Every so often some republican threatens the nation with dire consequences if we don’t become a republic.
Professor Gilbert, then Vice Chancellor of the University of Melbourne warned in 1999 that if we did not vote Yes in the referendum, we would become the laughing stock of Asia.
Now Patrick Smythe of Emerald Beach NSW has taken to the letters columns of the press to issue a dire warning: The Australian, on 10 January.
"People ask me," he writes " why, after living in this country for four decades, I still support the Poms in the Ashes."
He continued:
“Well, the Barmy Army sum it up when they sing "God save your gracious queen". As long as Aussies continue to tug the forelock, I can't and won't support them in any sport”
….threats and more threats…
Mr. Smyth does not tell us whether he an Australian. But we gather he maintaining his rage because by the nation did not vote the way he wished in the 1999 landslide against the best republican model the republican establishment could devise.
Does Mr. Smyth really think anybody cares?
His threat is about as influential as that of the then Irish editor in The Sydney Morning Herald in the nineties, Paul McGeoch, who actually threatened that he would not become a citizen unless we voted Yes.
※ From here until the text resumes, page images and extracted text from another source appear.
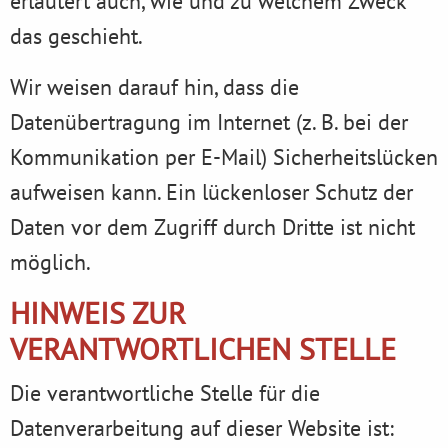
erläutert auch, wie und zu welchem Zweck
das geschieht.
Wir weisen darauf hin, dass die
Datenübertragung im Internet (z. B. bei der
Kommunikation per E-Mail) Sicherheitslücken
aufweisen kann. Ein lückenloser Schutz der
Daten vor dem Zugriff durch Dritte ist nicht
möglich.
HINWEIS ZUR
VERANTWORTLICHEN STELLE
Die verantwortliche Stelle für die
Datenverarbeitung auf dieser Website ist:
We voted No.
And even before that, towards the end of the Constitutional Convention, an emotional Professor Craven warned Lloyd Waddy QC, from the floor, that he would not be voting "for you".
This followed from the monarchists refusal to accept a proposal mounted in the press that they should vote "strategically".
This scheme involved using our considerable numbers to defeat the Keating-Turnbull model by replacing it with the "least worst" McGarvie mode. Then we monarchistst were supposed to campaign against the McGarvie model in the referendum.
This was unanimoulsy rejected by ACM and its allies.
Mr. Waddy showed no concern that the Keating-Turnbull model came up, the one overwehlmingly endorsed by the republican movement. This was even when the leading republican newspaper at the time joined in the republican movement's rejoicing with the headline:
It's all over bar the voting.
But what makes republicans think they have anything to threaten the nation with?
…Government Australia Day Council and the Barmy Army…
In the meantime it seems the Barmy Army is the principal source of Sir Michael Parkinson's expertise on the need for constitutional change here.
This we suppose led the government Australia Day Council of New South Wales to choose him to speak on our national day, and to lecture us on constitutional change.
Around the same timethe republican flag changers at Ausflag, in alliance with Fairfax media, launched a divisive demand that the Australian Flag be shredded. They relied on former Australians of the Year. And who chose them?
The government Australia Day Council, which works from the Prime Minister's department.
Australia Day is now being used to promote the divisive minority views of a tiny elite.
Incidentally, here's the Barmy Army in 2006. No doubt because of the value of the intellectual property in this clip, the embedding has been disabled, but you can follow the link to Youtube.
What part of the Australian constitutional system their high command is referring to is not clear.